Ketiga, penyesuaian tarif PPh Pasal 26 atas penghasilan bunga. Harus diakui bahwa dengan struktur tarif withholding tax yang berlaku saat ini, kegiatan pendanaan melalui pinjaman oleh investor luar negeri cenderung kurang menarik. Dengan adanya UU Cipta Kerja, tarif PPh Pasal 26 atas bunga diturunkan.
Keempat, penegasan atas pengaturan status subjek pajak dalam negeri (SPDN) dan subjek pajak luar negeri (SPLN), serta adanya rezim ekspatriat. Selain memberikan kepastian hukum, klausul ini akan mendorong adanya ketersediaan SDM unggul di dalam wilayah Indonesia.
Kelima, adanya relaksasi ketentuan PPN termasuk pengkreditan pajak masukan PPN. Relaksasi dalam hal pengkreditan pajak masukan PPN secara tidak langsung akan turut mewujudkan penghormatan atas hak-hak wajib pajak. Menariknya, oleh IMF dan OECD (2017), penghormatan hak-hak wajib pajak turut mendorong kepastian dan meningkatkan investasi.
Keenam, adanya perubahan atas besaran sanksi serta aspek imbalan bunga dalam UU KUP. Penyesuaian berbagai sanksi maupun imbalan bunga akan merefleksikan aspek proporsionalitas yang pada akhirnya menciptakan kepastian hukum. Di sisi lain, aspek ini juga akan turut mengurangi biaya kepatuhan sehingga mendorong kepatuhan pajak secara sukarela.

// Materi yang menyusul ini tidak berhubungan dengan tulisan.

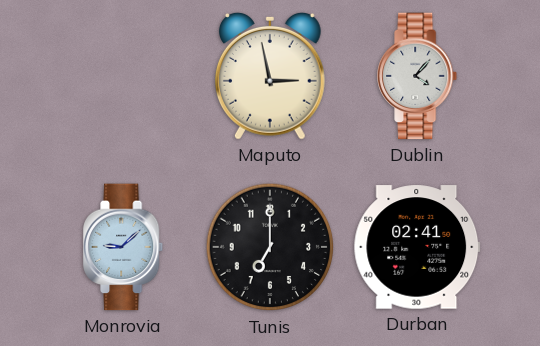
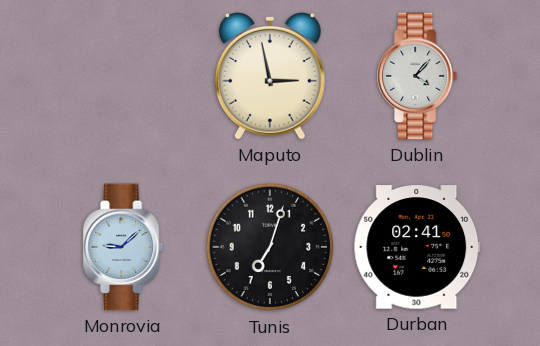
Tunis: 7:00 -> 7:03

Selain keenam aspek di atas, terdapat pengaturan atas sinkronisasi pajak daerah sebagaimana diatur dalam Pasal 114 UU Cipta Kerja.
Sebagai penutup, diikutsertakannya klaster perpajakan dalam UU Cipta Kerja pada hakikatnya merupakan strategi yang jitu. Selain menjadi bagian tidak terpisahkan dari ekosistem investasi dalam rangka penciptaan lapangan kerja, pembenahan atas aspek pajak merefleksikan asas kepastian hukum dan kemudahan berusaha yang menjadi ruh UU Cipta Kerja. Selamat datang rezim pajak baru!